**Problem details**
Look at each line below and tally those holding "Putin"; answer with that figure and nothing else.

**Record extracts**
○ ○ ○ ○

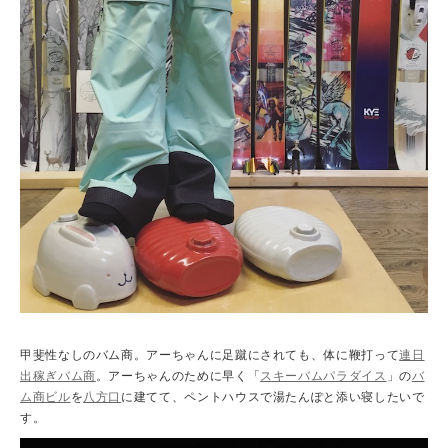
甲斐性なしのバム商。アーちゃんに足蹴にされても、体に鞭打って
連日
出稼ぎバム商
。アーちゃんのために早く「
スキーバムパラダイス
」の
バ
ム商ビル
を
八方口
に建てて、ペントハウスで湯たんぽと添い寝したいで
す。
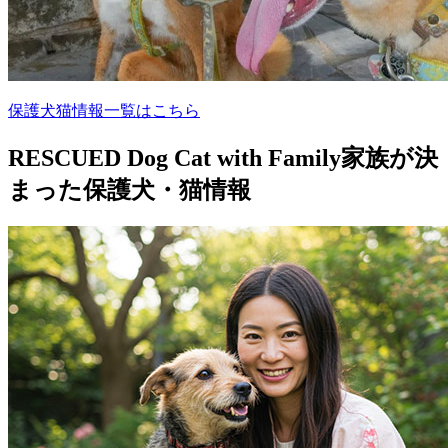
保護犬猫情報一覧はこちら
RESCUED Dog Cat with Family
家族が決
まった保護犬・猫情報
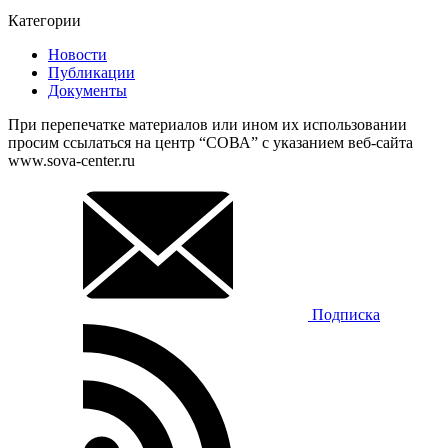
Категории
Новости
Публикации
Документы
При перепечатке материалов или ином их использовании
просим ссылаться на центр “СОВА” с указанием веб-сайта
www.sova-center.ru
Подписка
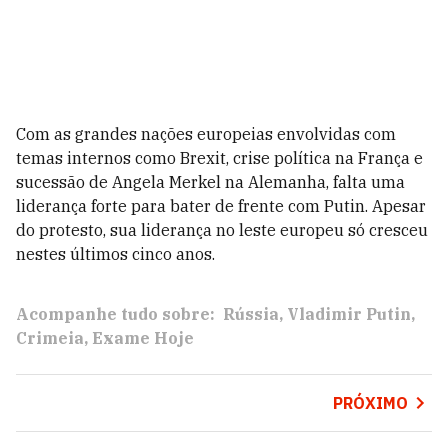
Com as grandes nações europeias envolvidas com
temas internos como Brexit, crise política na França e
sucessão de Angela Merkel na Alemanha, falta uma
liderança forte para bater de frente com Putin. Apesar
do protesto, sua liderança no leste europeu só cresceu
nestes últimos cinco anos.
Acompanhe tudo sobre:
Rússia
Vladimir Putin
Crimeia
Exame Hoje
PRÓXIMO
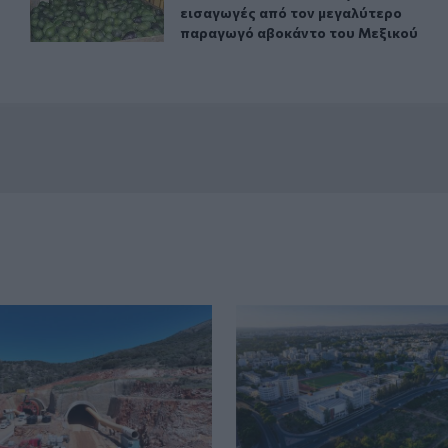
εισαγωγές από τον μεγαλύτερο
παραγωγό αβοκάντο του Μεξικού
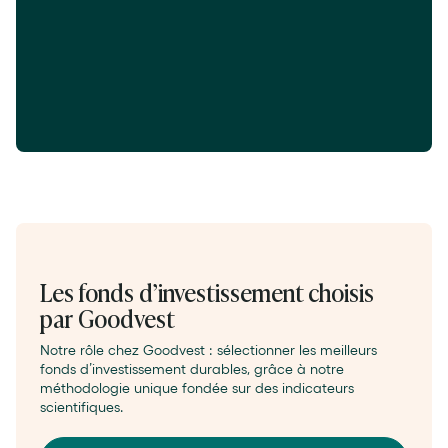
Simuler mon projet
Calculette de l'épargne
Les fonds d’investissement choisis
par Goodvest
Notre rôle chez Goodvest : sélectionner les meilleurs
fonds d’investissement durables, grâce à notre
méthodologie unique fondée sur des indicateurs
scientifiques.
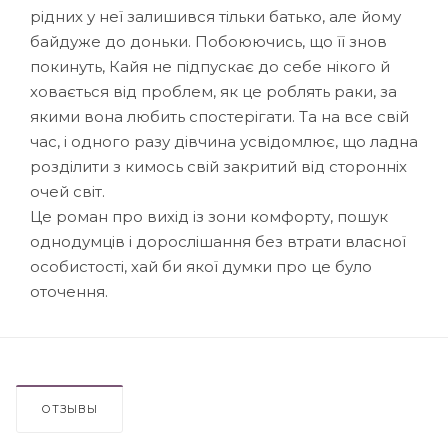
рідних у неї залишився тільки батько, але йому
байдуже до доньки. Побоюючись, що її знов
покинуть, Кайя не підпускає до себе нікого й
ховається від проблем, як це роблять раки, за
якими вона любить спостерігати. Та на все свій
час, і одного разу дівчина усвідомлює, що ладна
розділити з кимось свій закритий від сторонніх
очей світ.
Це роман про вихід із зони комфорту, пошук
однодумців і дорослішання без втрати власної
особистості, хай би якої думки про це було
оточення.
ОТЗЫВЫ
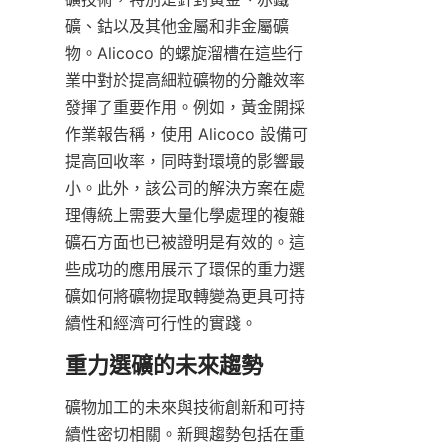
礦、鈷以及其他金屬和非金屬礦
物。Alicoco 的螺旋溜槽在這些行
業中對於提高細粒礦物的分離效率
發揮了重要作用。例如，黃金開採
作業報告稱，使用 Alicoco 設備可
提高回收率，同時對環境的影響最
小。此外，該公司的解決方案在處
理傳統上需要大量化學處理的複雜
礦石方面也已被證明是有效的。這
些成功的應用展示了環保的重力選
礦如何將礦物提取轉變為更具可持
續性和經濟可行性的實踐。
礦物加工的未來與技術創新和可持
續性密切相關。新興趨勢包括在重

○ ○ ○ ○

**Output for this exercise**
2